Are there good sets out there for other languages: English, German, etc?

  • unkeen 6 hours ago

    This is about memorizing foreign letters.

    • BobAliceInATree 5 hours ago

      No it's not. It's about teaching letter forms to kids.

      • unkeen 4 hours ago

        … which heavily involves memorizing foreign letters. English and German mostly share the same alphabet, though, which suggests that the person asking the question hasn’t quite grasped the point. That’s what I was trying to get at in my comment.

        • yorwba 4 hours ago

          The author is a Greek-speaking parent teaching his Greek-speaking children to read by visually pairing each letter with a Greek word that starts with that letter.

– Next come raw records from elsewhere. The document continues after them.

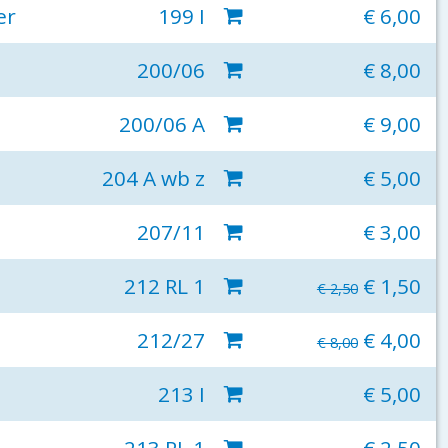
er
199 I
€ 6,00
200/06
€ 8,00
200/06 A
€ 9,00
204 A wb z
€ 5,00
207/11
€ 3,00
212 RL 1
€ 1,50
€ 2,50
212/27
€ 4,00
€ 8,00
213 I
€ 5,00
213 RL 1
€ 2,50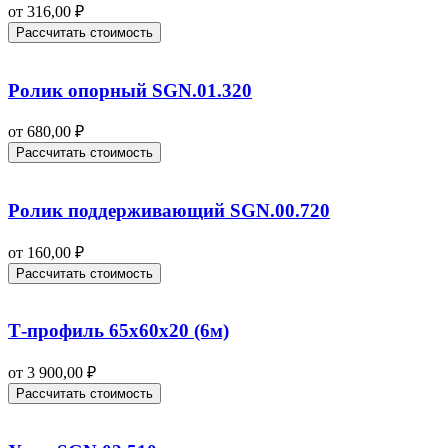
от
316,00
₽
Рассчитать стоимость
Ролик опорный SGN.01.320
от
680,00
₽
Рассчитать стоимость
Ролик поддерживающий SGN.00.720
от
160,00
₽
Рассчитать стоимость
Т-профиль 65х60х20 (6м)
от
3 900,00
₽
Рассчитать стоимость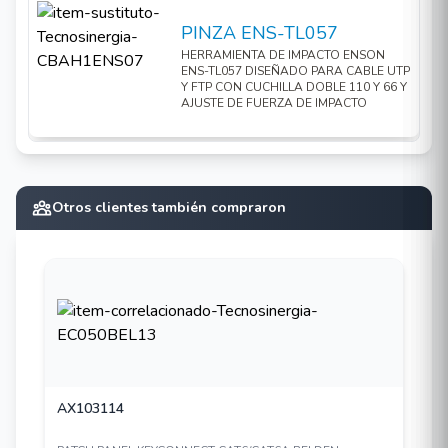
PINZA ENS-TL057
HERRAMIENTA DE IMPACTO ENSON
ENS-TL057 DISEÑADO PARA CABLE UTP
Y FTP CON CUCHILLA DOBLE 110 Y 66 Y
AJUSTE DE FUERZA DE IMPACTO
Otros clientes también compraron
AX103114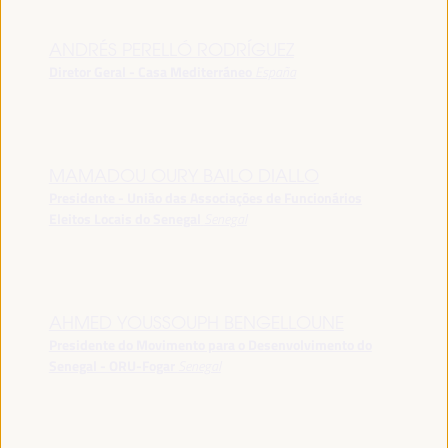
ANDRÉS PERELLÓ RODRÍGUEZ
Diretor Geral - Casa Mediterráneo
España
MAMADOU OURY BAILO DIALLO
Presidente - União das Associações de Funcionários
Eleitos Locais do Senegal
Senegal
AHMED YOUSSOUPH BENGELLOUNE
Presidente do Movimento para o Desenvolvimento do
Senegal - ORU-Fogar
Senegal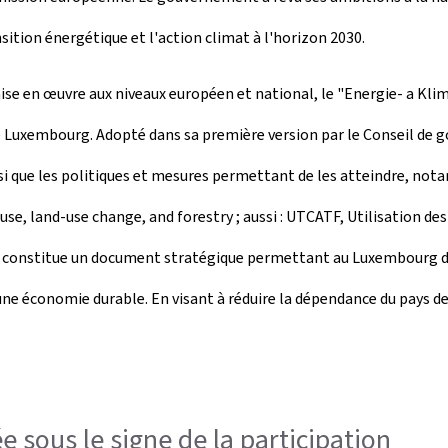
ition énergétique et l'action climat à l'horizon 2030.
a mise en œuvre aux niveaux européen et national, le "Energie- a 
e Luxembourg. Adopté dans sa première version par le Conseil de g
si que les politiques et mesures permettant de les atteindre, not
use, land-use change, and forestry ; aussi : UTCATF, Utilisation de
rg" constitue un document stratégique permettant au Luxembourg d
ne économie durable. En visant à réduire la dépendance du pays des
e sous le signe de la participation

          If you tried to teach English-speaking children with words that start with that letter in German, you'd probably confuse them quite a bit.

          • unkeen 3 hours ago

            "We live abroad in China, and Greek is one of three languages my kids are learning."

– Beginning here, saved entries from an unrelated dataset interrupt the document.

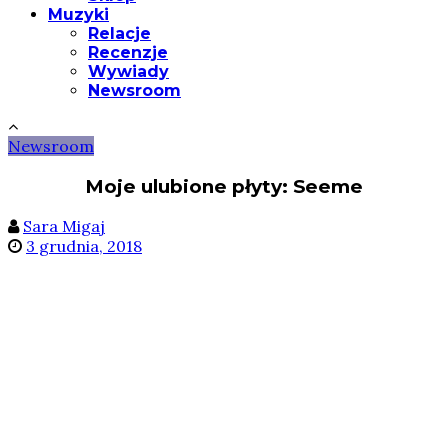
Muzyki
Relacje
Recenzje
Wywiady
Newsroom
Newsroom
Moje ulubione płyty: Seeme
Sara Migaj
3 grudnia, 2018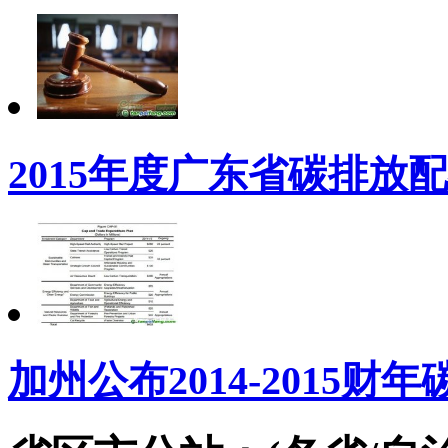
2015年度广东省碳排放
加州公布2014-2015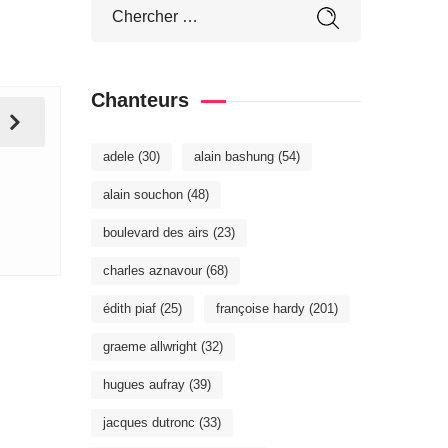
Chanteurs
adele
(30)
alain bashung
(54)
alain souchon
(48)
boulevard des airs
(23)
charles aznavour
(68)
édith piaf
(25)
françoise hardy
(201)
graeme allwright
(32)
hugues aufray
(39)
jacques dutronc
(33)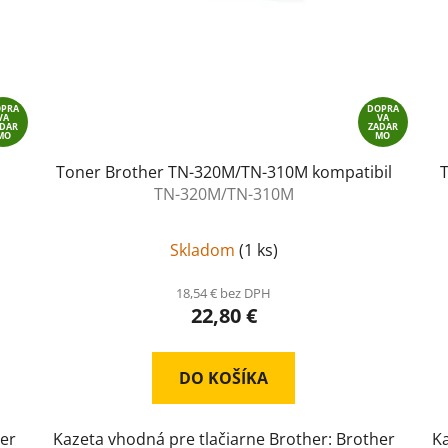
OPRA
DOPRA
VA
VA
ADAR
ZADAR
MO
MO
Toner Brother TN-320M/TN-310M kompatibil
TN-320M/TN-310M
Skladom
(
1 ks
)
18,54 € bez DPH
22,80 €
DO KOŠÍKA
her
Kazeta vhodná pre tlačiarne Brother: Brother
Ka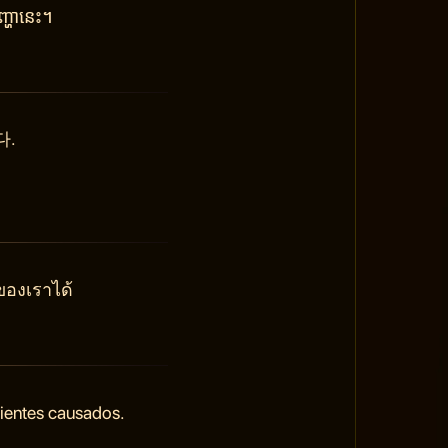
្ហានេះ។
다.
ของเราได้
nientes causados.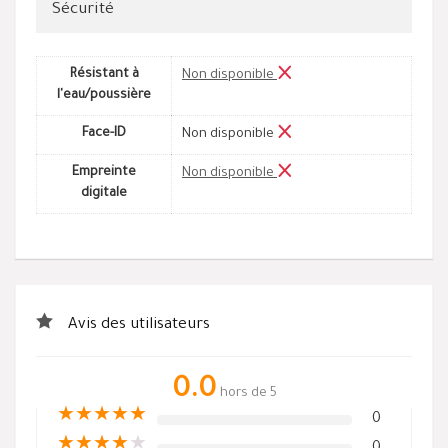
Sécurité
Résistant à
Non disponible
l'eau/poussière
Face-ID
Non disponible
Empreinte
Non disponible
digitale
Avis des utilisateurs
0.0
hors de 5
★
★
★
★
★
0
★
★
★
★
★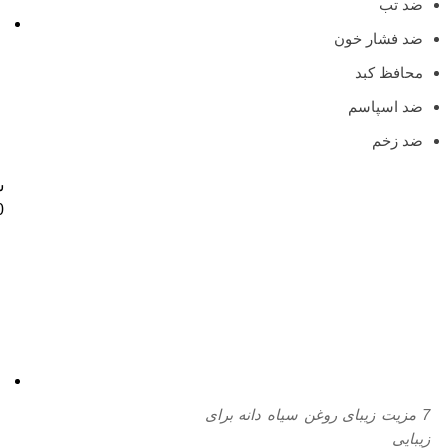
ضد تب
ضد فشار خون
محافظ کبد
ضد اسپاسم
ضد زخم
س
0
7 مزیت زیبای روغن سیاه دانه برای
زیبایی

            • madcaptenor 1 hour ago

              right, but giving English-speaking kids the following would help them:

              - a bear that looks like B

              - an orange that looks like O

              - a snake that looks like S

              - a tree that looks like T

              (and so on; that's just what I can think of off the top of my head)

vazma 6 hours ago

Very nice, I can borrow the idea to teach also my kids :)

metaphor 1 hour ago

During undergrad years, IFC fraternity pledges had to memorize the Greek alphabet for obvious reasons. This is how the capital letters were taught amongst bros.

  A BRA
  EZ HO
  I KAM
  NEON
  PETY
  OXY O
epilys 8 hours ago

> However, I haven’t found any such cards for Greek characters, so I think mine are the first in Greek.

Huh? A simple web search shows many, many, many results.

  • EstanislaoStan 8 hours ago

    I tried searching and even had Claude search in modern Greek and didn't find specifically cards with objects shaped like the letters.

    Can you share what you found?

    • tokai 7 hours ago

      Search for Greek Flashcards.

      • EstanislaoStan 7 hours ago

        Just did and still not seeing exactly what OP has made where the object looks like the letter. There are a few where the letters are abused to vaguely look like (use same texture) objects.

        Maybe my Google foo sucks but could someone actually link what they're seeing?